The valley, along with the rest of Chile, underwent intensive agrarian reform in the mid-1960s. This is a result of President Eduardo Frei and his Christian Democratic Party, who rose to power in the mid-1960s with strong reformist attitude. This eroded the power of the rural based oligarchies. A major component of the agrarian reforms was the expropriation of large estates that were deemed to not be producing enough and forming collective farms. These collective farms were then allocated to peasants that were living on the large estates. Peasants were supported heavily by the state under Corporación de la Reforma Agricultura (CORA). In the first year of President Salvador Allende of the Unidad Popular coalition, more land was distributed in his first year in the presidency than the total six year rule of Eduardo Frei. At the same time, changes in the rural unionization law allowed for peasants to rapidly unionize and organize.

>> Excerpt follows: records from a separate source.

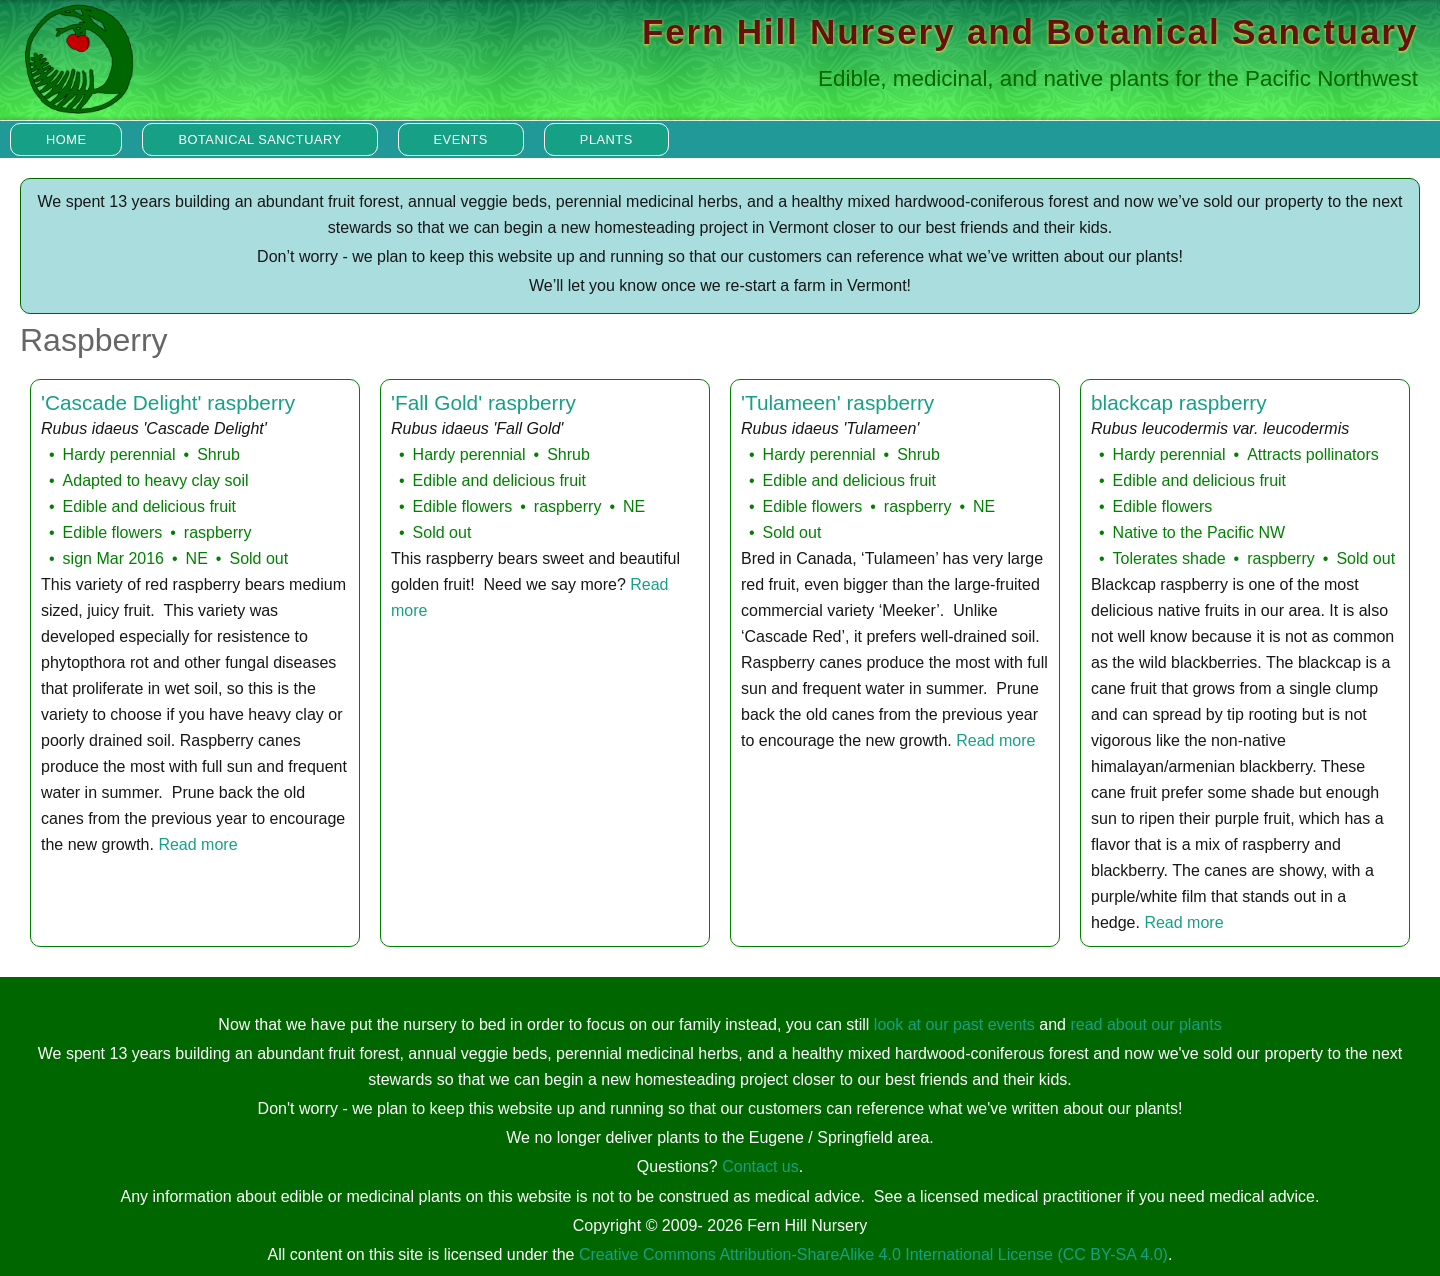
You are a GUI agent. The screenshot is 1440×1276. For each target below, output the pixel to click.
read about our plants (1145, 1024)
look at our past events (954, 1024)
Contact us (760, 1166)
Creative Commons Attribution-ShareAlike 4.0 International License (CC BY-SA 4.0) (873, 1254)
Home (66, 139)
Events (461, 139)
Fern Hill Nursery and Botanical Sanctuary (1030, 31)
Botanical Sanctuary (259, 139)
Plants (606, 139)
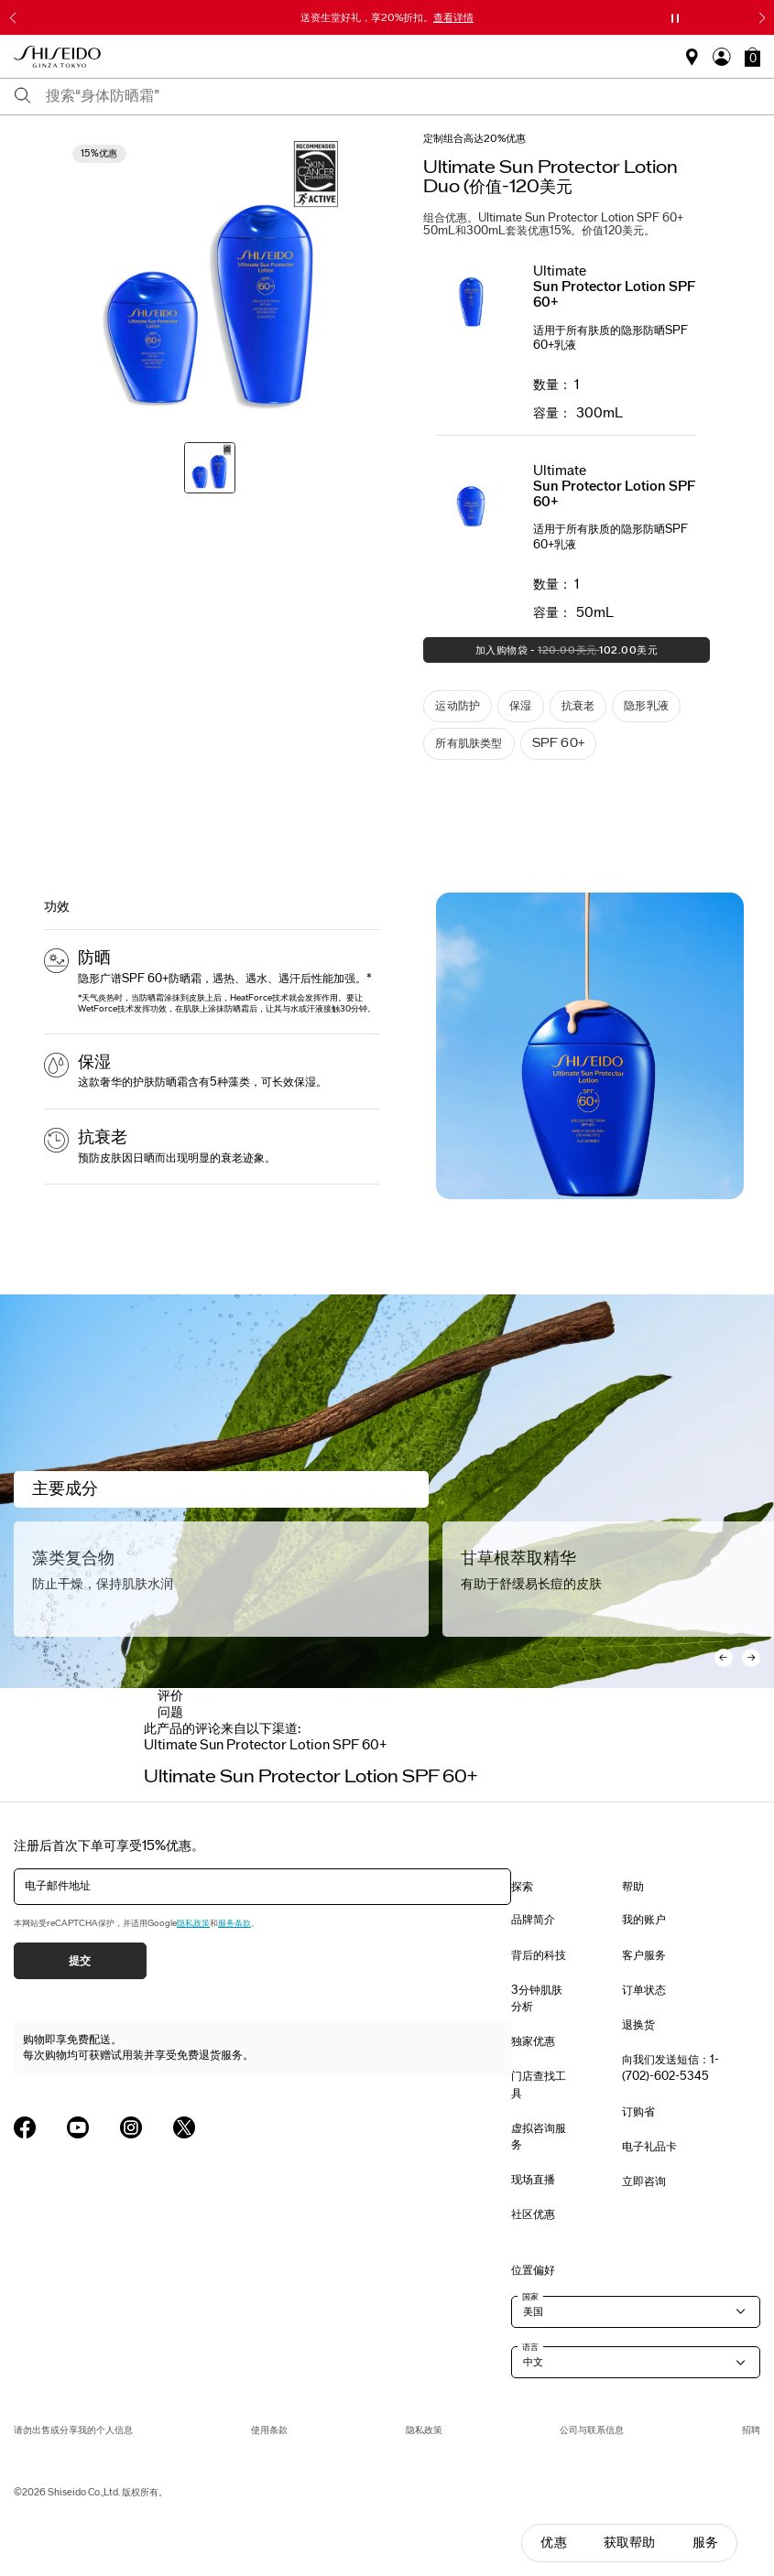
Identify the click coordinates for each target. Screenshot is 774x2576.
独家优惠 (533, 2041)
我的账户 (644, 1919)
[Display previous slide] (162, 1758)
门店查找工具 (538, 2084)
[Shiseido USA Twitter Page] (184, 2127)
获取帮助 (630, 2542)
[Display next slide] (613, 1758)
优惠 (553, 2542)
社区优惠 (533, 2214)
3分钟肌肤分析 (536, 1998)
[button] (752, 57)
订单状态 (644, 1990)
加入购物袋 (540, 654)
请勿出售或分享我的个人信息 (73, 2430)
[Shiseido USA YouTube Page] (78, 2127)
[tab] (265, 1745)
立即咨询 (644, 2181)
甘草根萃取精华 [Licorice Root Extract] (518, 1558)
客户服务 (644, 1955)
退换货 (638, 2025)
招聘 (751, 2430)
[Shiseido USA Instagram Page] (131, 2127)
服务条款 (234, 1923)
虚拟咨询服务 (538, 2136)
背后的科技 (538, 1955)
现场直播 (533, 2179)
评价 (170, 1696)
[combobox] (403, 96)
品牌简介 (533, 1919)
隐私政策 (193, 1923)
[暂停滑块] (675, 18)
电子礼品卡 (649, 2146)
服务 (705, 2542)
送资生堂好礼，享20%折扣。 (387, 17)
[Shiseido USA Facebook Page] (25, 2127)
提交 (80, 1960)
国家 (530, 2296)
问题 (170, 1712)
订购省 (638, 2111)
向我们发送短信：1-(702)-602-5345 (670, 2068)
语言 (530, 2347)
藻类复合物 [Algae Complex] (73, 1558)
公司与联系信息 (592, 2430)
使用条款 (269, 2430)
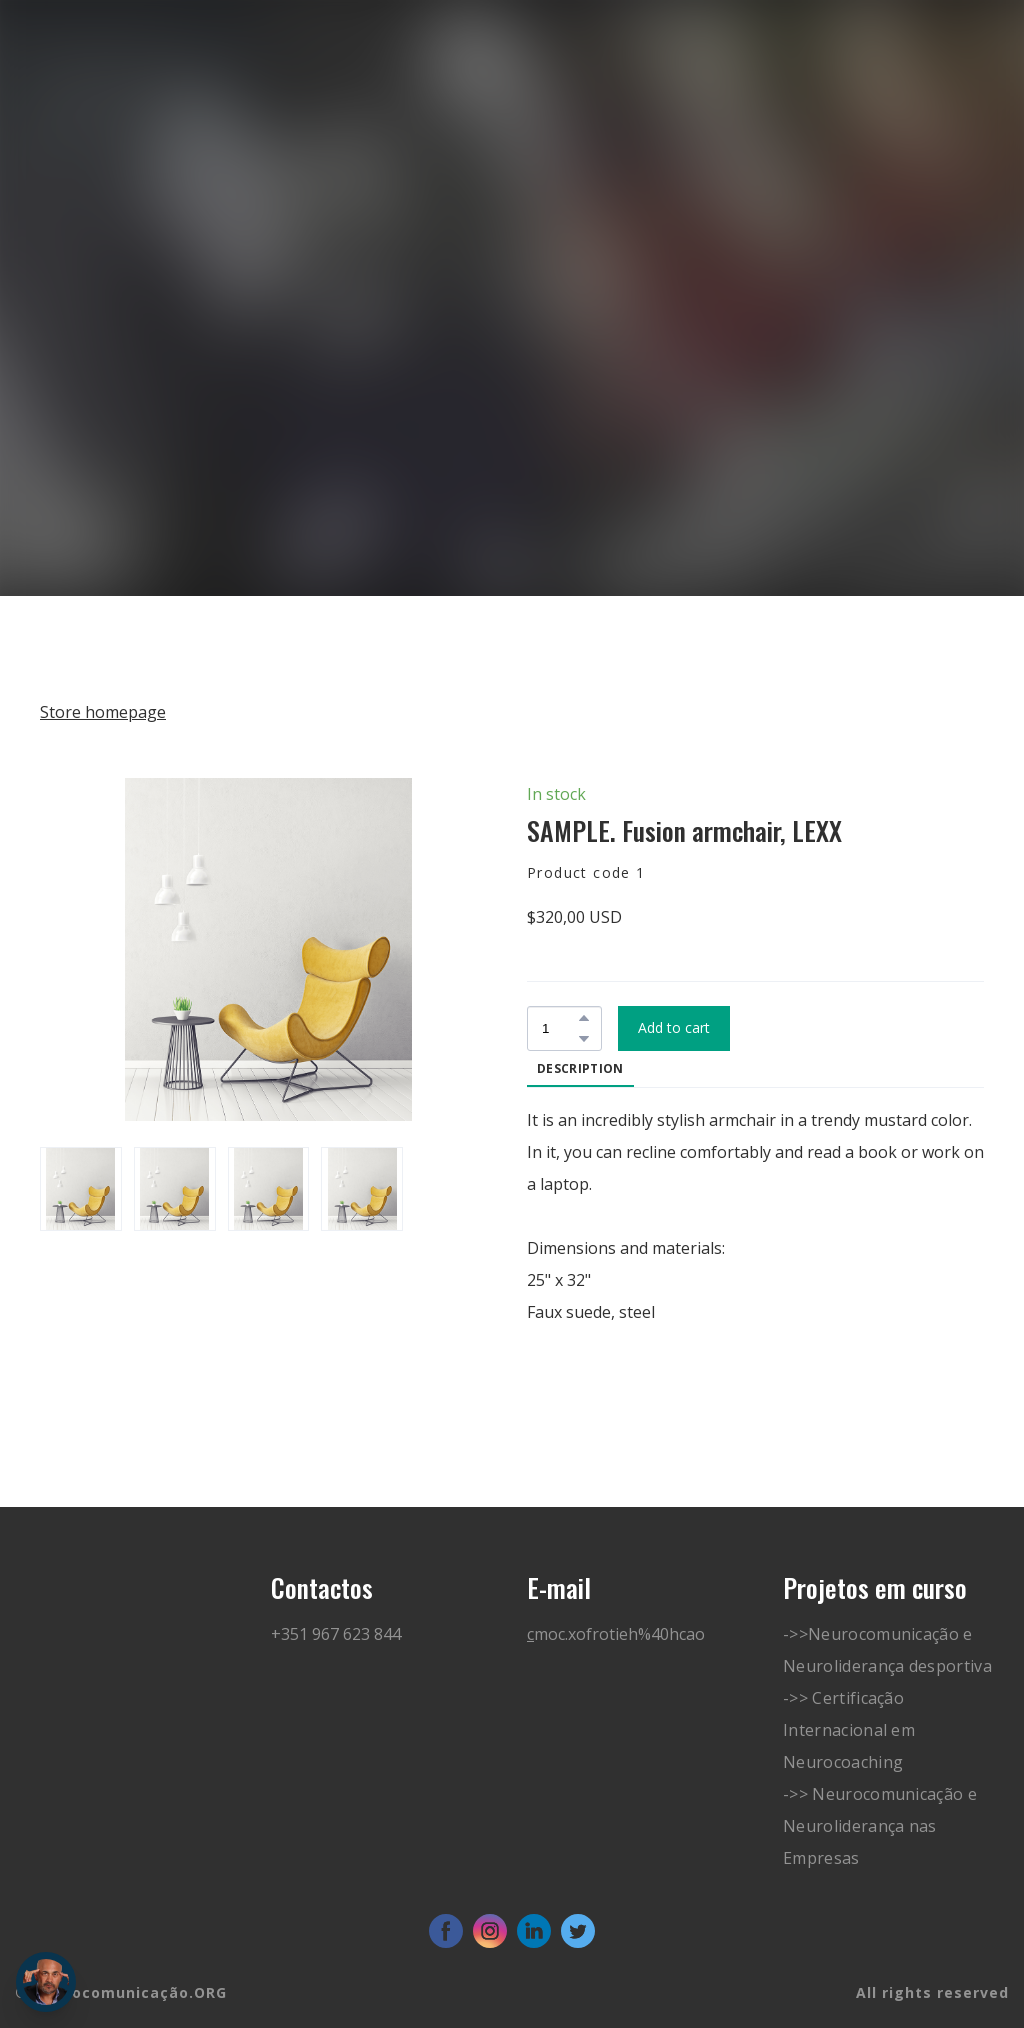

=== Introduction of neoliberal policies (1973–present) ===

After the 1973 coup, which ousted Unidad Popular President Salvador Allende and instituted a military dictatorship led by General Augusto Pinochet, land reforms were effectively scaled back. Pinochet reportedly declared that he wanted "to make Chile not a nation of proletarians, but a nation of proprietors", thus moving Chile into a free-market economy. In ending the land reform movements, many of the peasants began to sell their back, which leads to reconcentration of land in the hands of few. Around the La Ligua River, this leads to “the expansion and conversion of land to non-traditional export crops.” Beginning in the early 1990s, the area around the La Ligua River has shifted from producing annual crops for the domestic market, like beans, maize, potatoes, wheat, to permanent fruit plantations for export, like avocados, citrus fruits, nuts. The area around the La Ligua River that is dedicated to these export oriented crops doubled, from 3619 to 7503 hectares between 1997 and 2002.

=== Developments ===

==== The rise of the avocado ====
The development of new water/irrigation technologies and the availability of untilled rain-fed land on the valley sides has led to an boom of fruit plantations aimed at growing export-oriented goods. Well-drilling, pumps, and new irrigation technology became increasingly mass-produced and inexpensive in the 1990s, which has allowed for an increase usage of the La Ligua River and the aquifer that complements it. This allows for the increased popularity of avocado plantations, both by large fruit plantations and peasants alike.

==== Water security ====
Due to this, water has now been more highly sought. Since the environment is semi-arid, “water availability has become the key constraint to agricultural development in La Ligua, and securing supplies is a constant preoccupation for many farmers.” Dr Jessica Budds explains the water situation around the La Ligua River. “Chile operates a system of private water rights under the 1981 Water Code, in which applicants must apply for water rights to the National Water Directorate (DGA) for groundwater rights. DGA records show that the majority were from large and commercial farmers. By 1996, so many groundwater rights had been requested that the DGA calculated a basic groundwater balance, and concluded that no more rights should be allocated pending a rigorous groundwater assessment, designed in 1998 and carried out in 2002. Since the suspension, regularization became the principal mechanism for acquiring legal groundwater rights. However, it has been used mostly by large farmers, and has been widely abused.”

==== Mining activity ====
Grupo Minero Las Cenizas owns and operates two copper mines, El Sauce and Carmen Margarita, in the Cabildo area. On June 13, 2024 these mining operations suffered a tailings-mush spill and in June 2025 Dirección General de Aguas fined the company for the impacts of this in the waters of La Ligua River and in the ravine of Quebrada Chincorro.